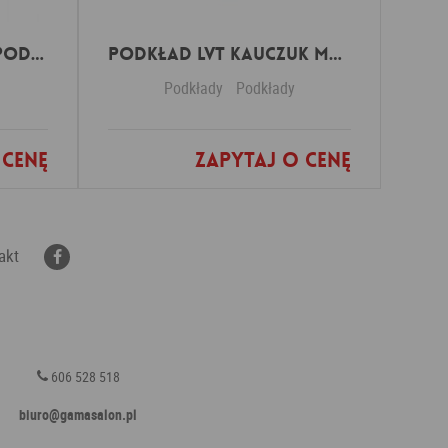
Podkład Eko Płyta podłogowa 4mm
Podkład LVT Kauczuk MAXALU Extreme 1.1
Podkłady
Podkłady
 cenę
Zapytaj o cenę
nych
Dodaj do ulubionych
akt
606 528 518
biuro@gamasalon.pl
· · · ·
### Assignment
Lines from the one containing "Zapytaj o cenę" through the last line of the records, both included, are the only ones to print, each exactly as it is.

### Answer section
Zapytaj o cenę
nych
Dodaj do ulubionych
akt
606 528 518
biuro@gamasalon.pl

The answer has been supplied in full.